##### Data to process
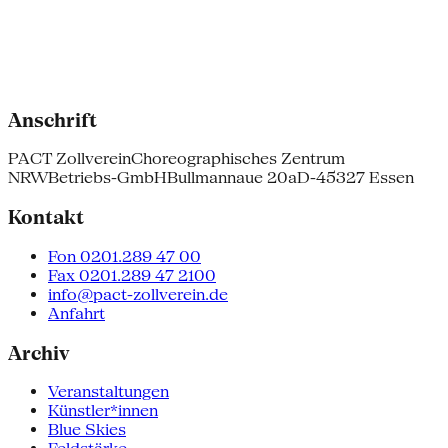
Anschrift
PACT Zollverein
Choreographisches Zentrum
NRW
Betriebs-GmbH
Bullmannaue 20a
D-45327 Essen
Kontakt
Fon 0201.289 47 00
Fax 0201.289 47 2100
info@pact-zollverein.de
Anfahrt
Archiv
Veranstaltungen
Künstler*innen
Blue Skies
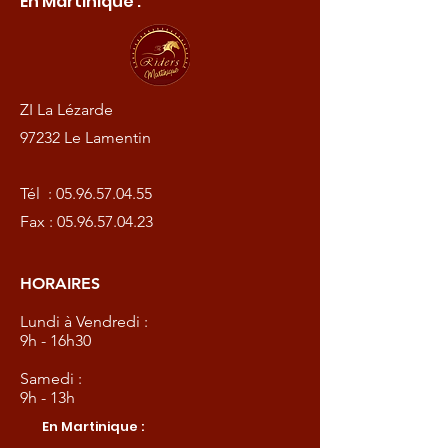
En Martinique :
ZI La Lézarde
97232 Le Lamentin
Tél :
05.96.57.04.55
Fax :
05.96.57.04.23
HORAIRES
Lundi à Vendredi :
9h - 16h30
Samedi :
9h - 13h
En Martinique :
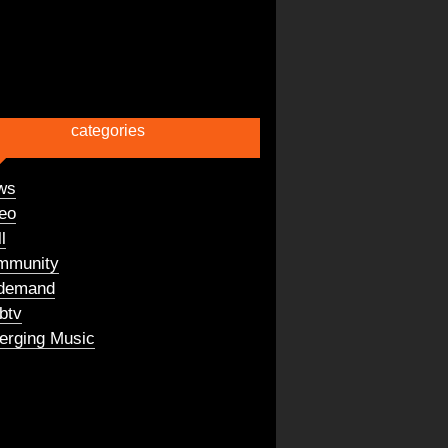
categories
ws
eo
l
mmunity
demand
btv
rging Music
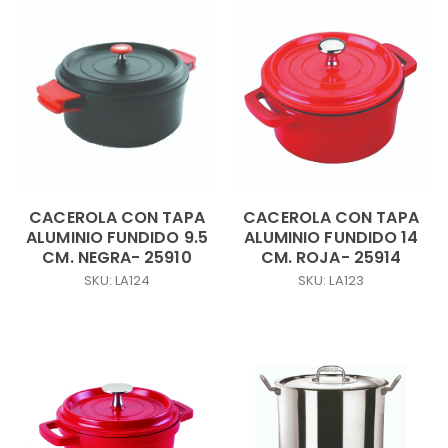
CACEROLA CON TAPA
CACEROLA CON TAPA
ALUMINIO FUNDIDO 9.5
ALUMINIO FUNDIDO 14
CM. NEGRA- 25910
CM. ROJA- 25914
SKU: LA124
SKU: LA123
##########
##### Data to process
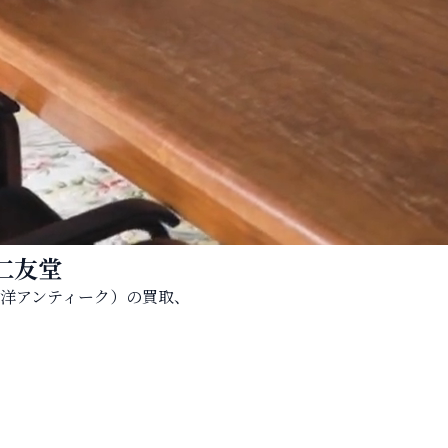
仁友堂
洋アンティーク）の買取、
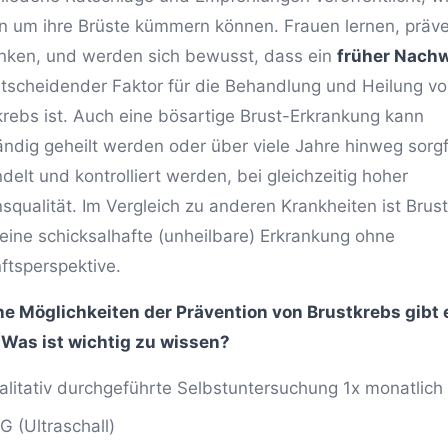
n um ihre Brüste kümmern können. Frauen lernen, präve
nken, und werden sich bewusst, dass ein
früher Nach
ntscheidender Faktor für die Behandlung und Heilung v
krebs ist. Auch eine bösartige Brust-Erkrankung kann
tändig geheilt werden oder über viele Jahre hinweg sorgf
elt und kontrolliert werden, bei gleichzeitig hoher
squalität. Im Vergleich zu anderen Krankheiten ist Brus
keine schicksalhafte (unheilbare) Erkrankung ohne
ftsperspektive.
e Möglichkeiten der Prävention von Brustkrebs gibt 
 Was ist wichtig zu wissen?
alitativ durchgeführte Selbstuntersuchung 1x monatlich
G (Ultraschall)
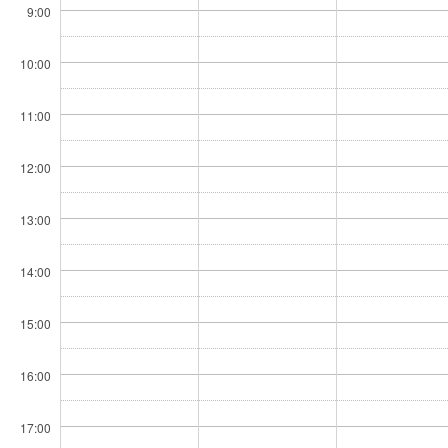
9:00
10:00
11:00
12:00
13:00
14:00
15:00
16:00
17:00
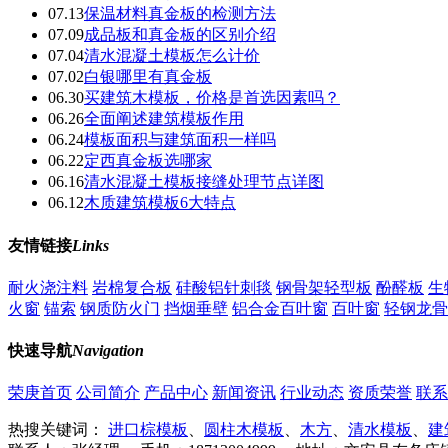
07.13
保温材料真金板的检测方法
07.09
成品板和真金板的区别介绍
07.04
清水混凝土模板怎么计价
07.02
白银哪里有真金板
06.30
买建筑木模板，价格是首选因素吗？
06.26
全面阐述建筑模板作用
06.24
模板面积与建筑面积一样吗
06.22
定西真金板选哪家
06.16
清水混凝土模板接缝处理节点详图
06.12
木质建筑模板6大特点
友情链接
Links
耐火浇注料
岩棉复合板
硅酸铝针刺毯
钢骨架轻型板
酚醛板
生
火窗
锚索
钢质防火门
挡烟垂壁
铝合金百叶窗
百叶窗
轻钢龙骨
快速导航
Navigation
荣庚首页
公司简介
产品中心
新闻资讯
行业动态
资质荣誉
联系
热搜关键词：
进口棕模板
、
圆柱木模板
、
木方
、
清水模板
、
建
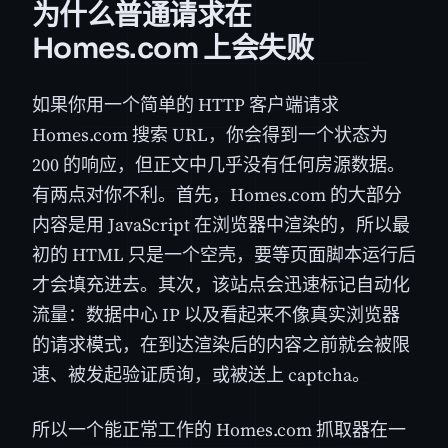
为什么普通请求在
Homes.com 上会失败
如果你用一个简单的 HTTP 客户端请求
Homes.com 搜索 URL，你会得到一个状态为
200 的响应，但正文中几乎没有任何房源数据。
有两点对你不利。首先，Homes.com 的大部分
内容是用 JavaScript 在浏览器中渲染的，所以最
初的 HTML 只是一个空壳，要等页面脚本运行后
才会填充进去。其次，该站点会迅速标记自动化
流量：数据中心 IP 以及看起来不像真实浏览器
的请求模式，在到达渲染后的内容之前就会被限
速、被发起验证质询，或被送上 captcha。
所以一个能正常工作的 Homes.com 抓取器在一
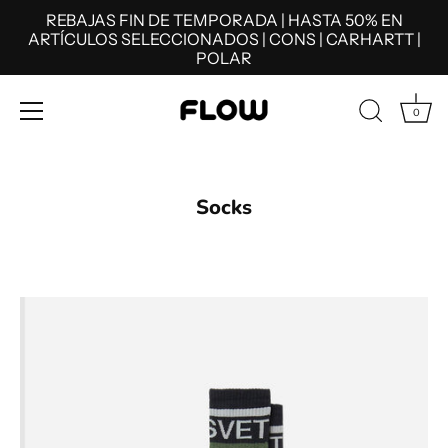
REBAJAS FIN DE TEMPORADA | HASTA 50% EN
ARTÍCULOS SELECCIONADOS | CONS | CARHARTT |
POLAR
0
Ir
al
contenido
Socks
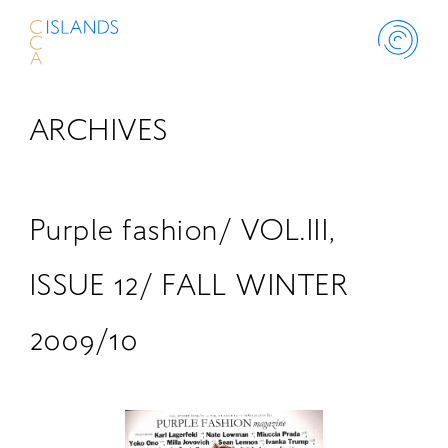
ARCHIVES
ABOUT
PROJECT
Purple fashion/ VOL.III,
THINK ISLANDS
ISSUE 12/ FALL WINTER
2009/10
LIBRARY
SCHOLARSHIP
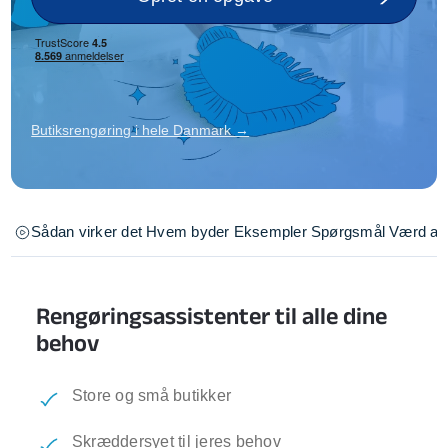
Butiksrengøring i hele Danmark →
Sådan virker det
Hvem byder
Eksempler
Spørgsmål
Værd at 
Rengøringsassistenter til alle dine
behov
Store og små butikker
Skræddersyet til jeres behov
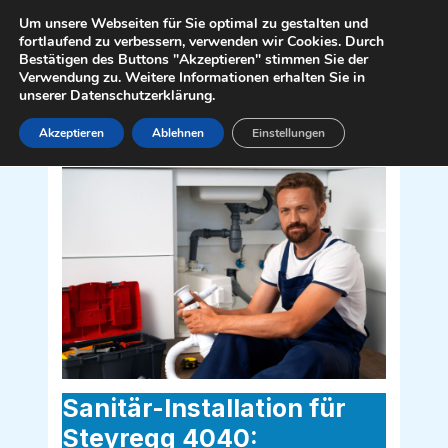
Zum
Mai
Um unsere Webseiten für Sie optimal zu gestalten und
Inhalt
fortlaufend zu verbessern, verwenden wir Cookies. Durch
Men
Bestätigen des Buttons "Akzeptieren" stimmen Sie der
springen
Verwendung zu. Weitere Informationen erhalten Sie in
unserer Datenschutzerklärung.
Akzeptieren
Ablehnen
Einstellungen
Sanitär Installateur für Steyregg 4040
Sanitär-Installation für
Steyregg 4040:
##########
■ The task
With no other words, state how many lines above hold the word "Akzeptieren".

■ Response for this exercise
2